The earliest conceptual incarnation of the centrifugal pump originated during the Italian Renaissance thanks to an engineer known as Francesco di Giorgio Martini, who described a mud lifting machine in a treatise in 1475. The more modern and recognizable form of the pump, with its straight vanes, did not appear until Denis Papin designed it during the 17th century. However, it wasn’t until the 19th century that the next major advance in the field was made. In 1851, John Appold unveiled his design for a centrifugal pump with a curved vane, which won him a council medal at that year’s Great Exhibition at the Crystal Palace. The curved vane was three times as efficient as any of the preexisting straight vane pumps, and had a profound influence on the industry.

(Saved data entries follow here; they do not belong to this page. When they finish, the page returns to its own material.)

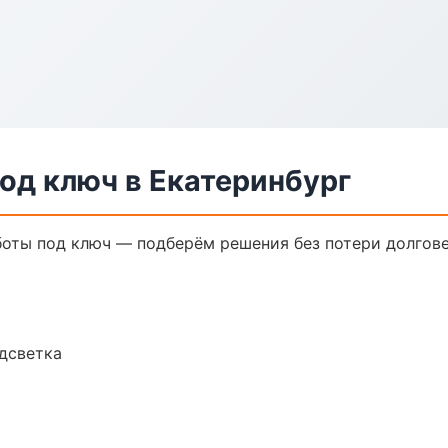
од ключ в Екатеринбург
оты под ключ — подберём решения без потери долгове
одсветка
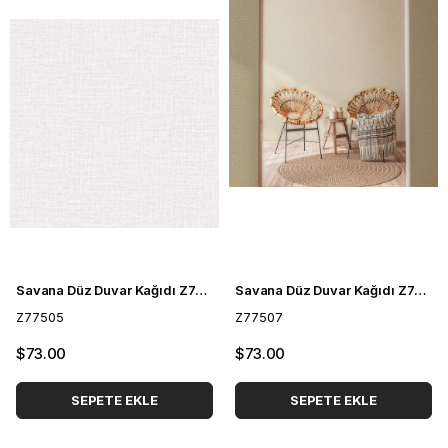
Savana Düz Duvar Kağıdı Z77505
Savana Düz Duvar Kağıdı Z77507
Z77505
Z77507
$73.00
$73.00
SEPETE EKLE
SEPETE EKLE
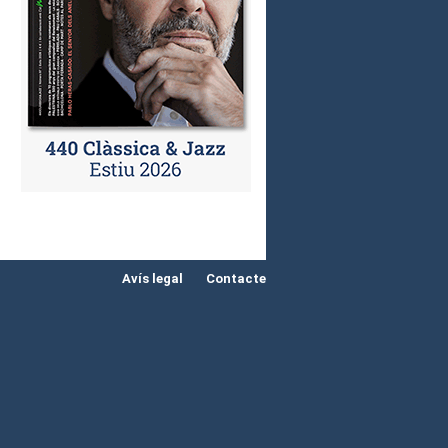
Avís legal
Contacte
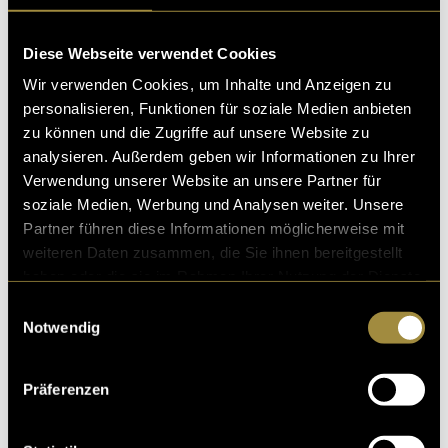
Diese Webseite verwendet Cookies
Wir verwenden Cookies, um Inhalte und Anzeigen zu
personalisieren, Funktionen für soziale Medien anbieten
zu können und die Zugriffe auf unsere Website zu
analysieren. Außerdem geben wir Informationen zu Ihrer
Verwendung unserer Website an unsere Partner für
soziale Medien, Werbung und Analysen weiter. Unsere
Partner führen diese Informationen möglicherweise mit
weiteren Daten zusammen, die Sie ihnen bereitgestellt
haben oder die sie im Rahmen Ihrer Nutzung der Dienste
gesammelt haben.
Einwilligungsauswahl
Notwendig
Der ultimative Guide
zu Crypto-Kunst
Präferenzen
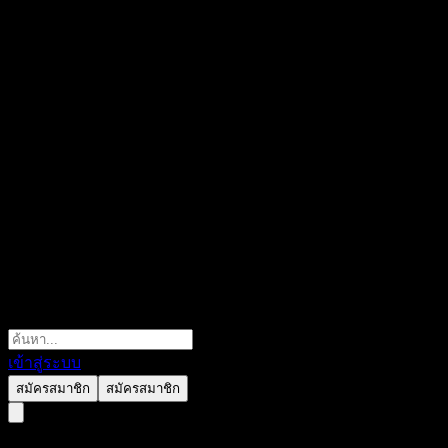
เข้าสู่ระบบ
สมัครสมาชิก
สมัครสมาชิก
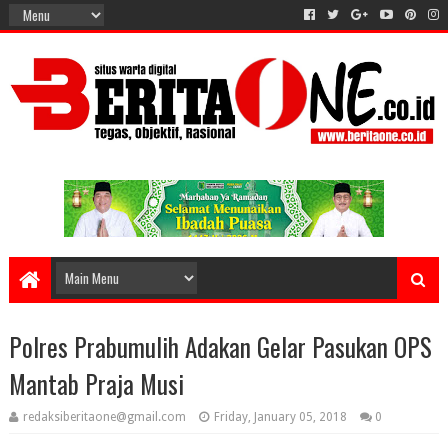
Polres Prabumulih Adakan Gelar Pasukan OPS
Mantab Praja Musi
redaksiberitaone@gmail.com
Friday, January 05, 2018
0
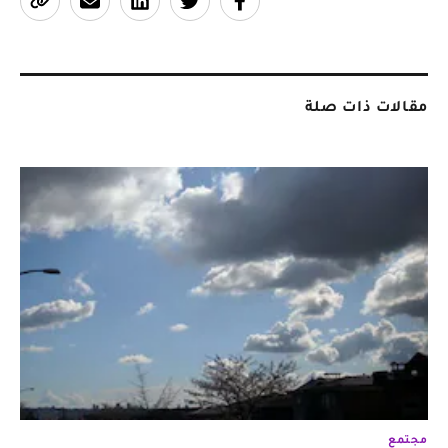
مقالات ذات صلة
مجتمع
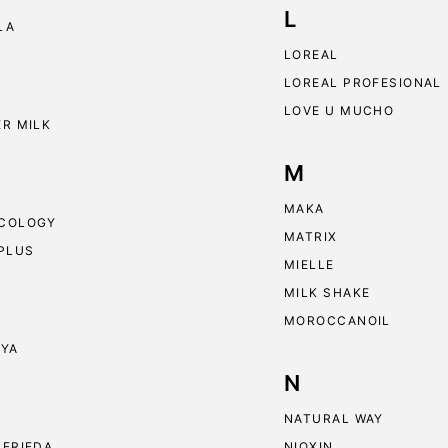
L
LA
LOREAL
LOREAL PROFESIONAL
LOVE U MUCHO
ER MILK
M
MAKA
COLOGY
MATRIX
 PLUS
MIELLE
MILK SHAKE
MOROCCANOIL
RYA
N
NATURAL WAY
 FRIEDA
NIOXIN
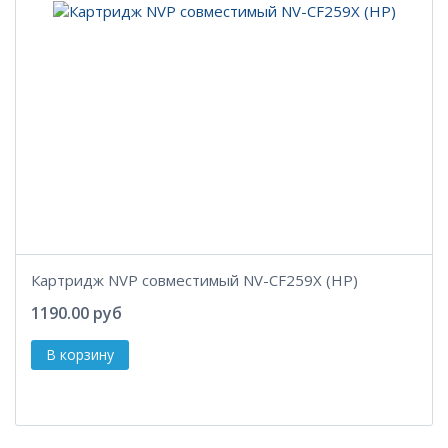
Картридж NVP совместимый NV-CF259X (HP)
1190.00 руб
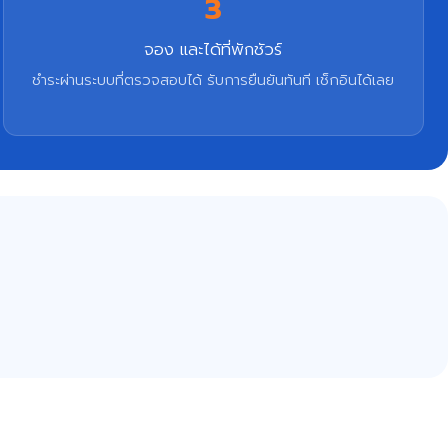
3
จอง และได้ที่พักชัวร์
ชำระผ่านระบบที่ตรวจสอบได้ รับการยืนยันทันที เช็กอินได้เลย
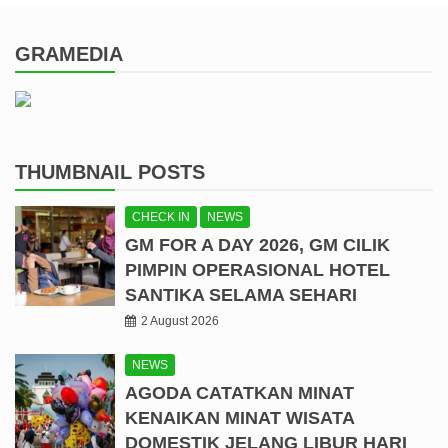
GRAMEDIA
THUMBNAIL POSTS
CHECK IN
NEWS
GM FOR A DAY 2026, GM CILIK
PIMPIN OPERASIONAL HOTEL
SANTIKA SELAMA SEHARI
2 August 2026
NEWS
AGODA CATATKAN MINAT
KENAIKAN MINAT WISATA
DOMESTIK JELANG LIBUR HARI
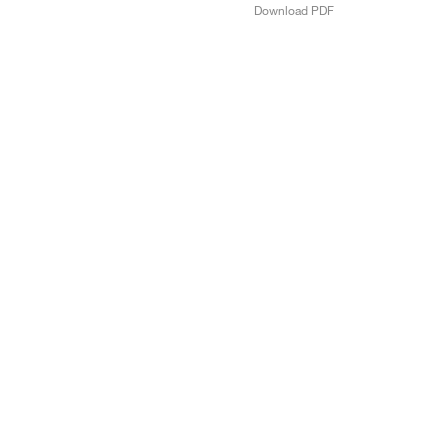
Download PDF
USA: +1 786 609 1295
MX: +52 55 8434 7759
MX: +52 55 8434 7760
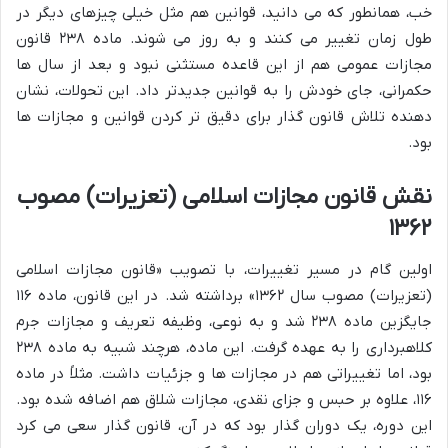
خب، همانطور که می دانید، قوانین هم مثل خیلی چیزهای دیگر در
طول زمان تغییر می کنند و به روز می شوند. ماده ۲۳۸ قانون
مجازات عمومی هم از این قاعده مستثنی نبود و بعد از سال ها
حکمرانی، جای خودش را به قوانین جدیدتر داد. این تحولات، نشان
دهنده تلاش قانون گذار برای دقیق تر کردن قوانین و مجازات ها
بود.
نقش قانون مجازات اسلامی (تعزیرات) مصوب
۱۳۶۲
اولین گام در مسیر تغییرات، با تصویب «قانون مجازات اسلامی
(تعزیرات) مصوب سال ۱۳۶۲» برداشته شد. در این قانون، ماده ۱۱۶
جایگزین ماده ۲۳۸ شد و به نوعی، وظیفه تعریف و مجازات جرم
کلاهبرداری را به عهده گرفت. این ماده، هرچند شبیه به ماده ۲۳۸
بود، اما تغییراتی هم در مجازات ها و جزئیات داشت. مثلاً در ماده
۱۱۶، علاوه بر حبس و جزای نقدی، مجازات شلاق هم اضافه شده بود.
این دوره، یک دوران گذار بود که در آن، قانون گذار سعی می کرد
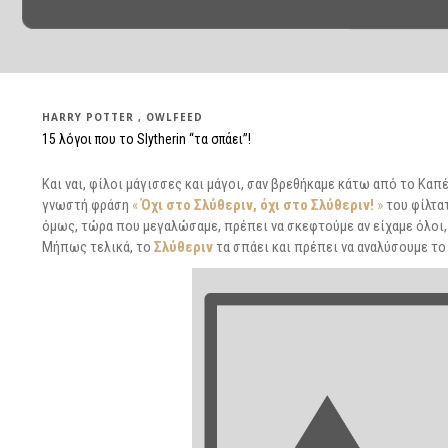
HARRY POTTER
OWLFEED
15 λόγοι που το Slytherin “τα σπάει”!
Και ναι, φίλοι μάγισσες και μάγοι, σαν βρεθήκαμε κάτω από το Καπ
γνωστή φράση
«
Όχι στο Σλύθεριν, όχι στο Σλύθεριν!
»
του φίλτ
όμως, τώρα που μεγαλώσαμε, πρέπει να σκεφτούμε αν είχαμε όλοι, μ
Μήπως τελικά, το
Σλύθεριν
τα σπάει και πρέπει να αναλύσουμε το 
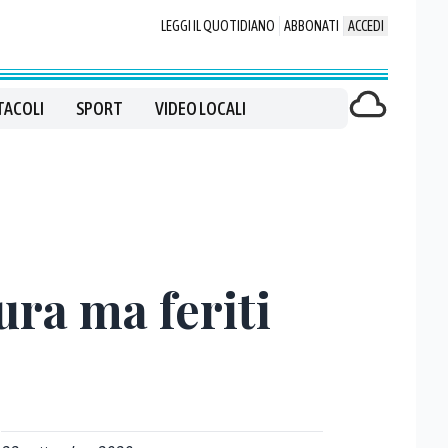
LEGGI IL QUOTIDIANO
ABBONATI
ACCEDI
TACOLI
SPORT
VIDEO LOCALI
ura ma feriti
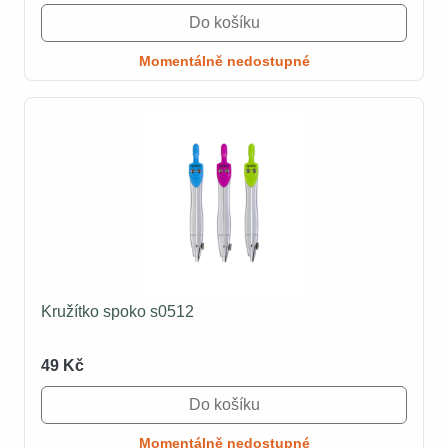
Do košíku
Momentálně nedostupné
Kružítko spoko s0512
49 Kč
Do košíku
Momentálně nedostupné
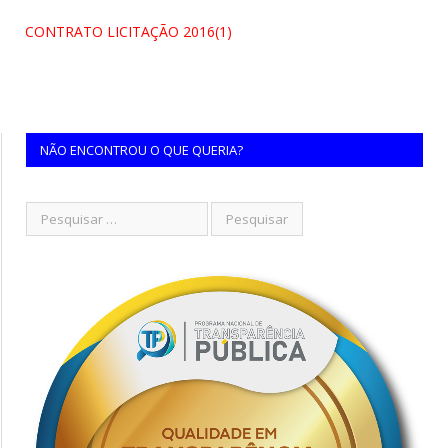
CONTRATO LICITAÇÃO 2016(1)
NÃO ENCONTROU O QUE QUERIA?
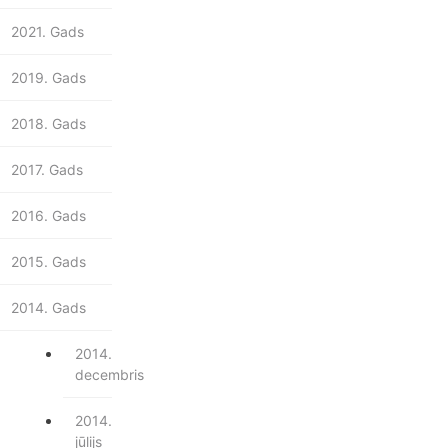
2021. Gads
2019. Gads
2018. Gads
2017. Gads
2016. Gads
2015. Gads
2014. Gads
2014.
decembris
2014.
jūlijs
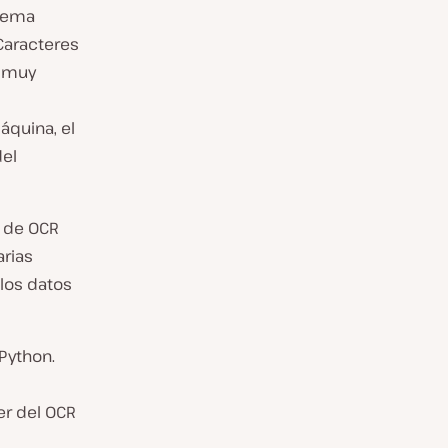
blema
 Caracteres
a muy
áquina, el
del
I de OCR
arias
 los datos
 Python.
er del OCR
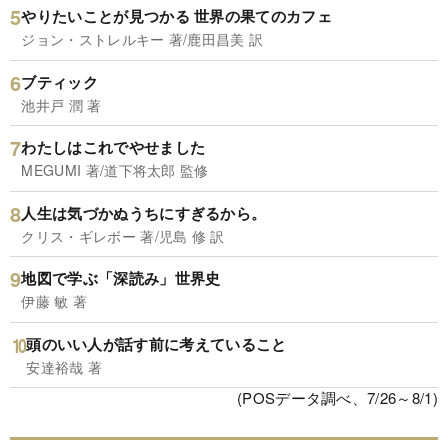
やりたいことが見つかる 世界の果てのカフェ
ジョン・ストレルキー 著/鹿田昌美 訳
ブティック
池井戸 潤 著
わたしはこれでやせました
MEGUMI 著/道下将太郎 監修
人生は気づかぬうちにすぎるから。
クリス・ギレボー 著/児島 修 訳
地図で学ぶ「深読み」世界史
伊藤 敏 著
頭のいい人が話す前に考えていること
安達裕哉 著
(POSデータ調べ、7/26～8/1)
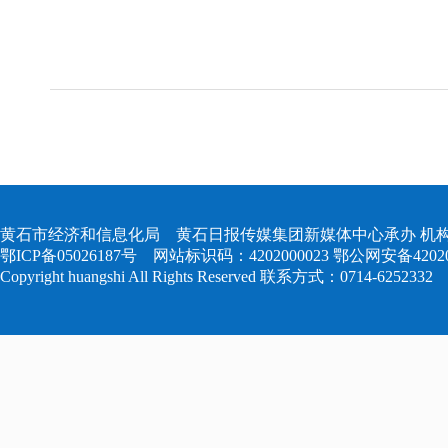
黄石市经济和信息化局 黄石日报传媒集团新媒体中心承办 机构
鄂ICP备05026187号
网站标识码：4202000023
鄂公网安备420204
Copyright huangshi All Rights Reserved 联系方式：0714-6252332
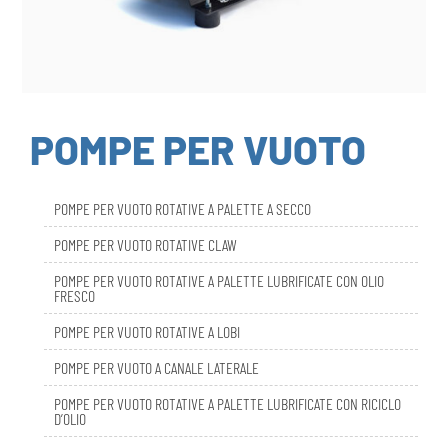
POMPE PER VUOTO
POMPE PER VUOTO ROTATIVE A PALETTE A SECCO
POMPE PER VUOTO ROTATIVE CLAW
POMPE PER VUOTO ROTATIVE A PALETTE LUBRIFICATE CON OLIO
FRESCO
POMPE PER VUOTO ROTATIVE A LOBI
POMPE PER VUOTO A CANALE LATERALE
POMPE PER VUOTO ROTATIVE A PALETTE LUBRIFICATE CON RICICLO
D’OLIO
DBL SMART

A Note on Positive Displacement Pumps

While all centrifugal pumps use positive displacement as part of their operating procedure, they are differentiated from positive displacement pumps by the fact that they also increase the speed of the liquid moving through the pump, while positive displacement pumps simply move the liquid at the same speed. Positive displacement pumps include a lobe, screw, peristaltic, and a gear pump configuration.

A gear pump creates positive displacement by way of multiple meshing gears. There are two main types of gear pumps, internal and external. An internal gear pump uses a combination of an internal and external gear spur, while an external pump uses two external gear spurs. The fluid processed by these pumps moves at a steady rate per each revolution. Gear pumps are most frequently used in hydraulic fluid power operations.

Design of Centrifugal Pumps

Most vehicles built in the United States during the 20th century use a centrifugal water pump to provide water to the engine. The impeller of the water pump can sometimes be modified to increase the flow rate of the pump and the subsequent performance of the engine.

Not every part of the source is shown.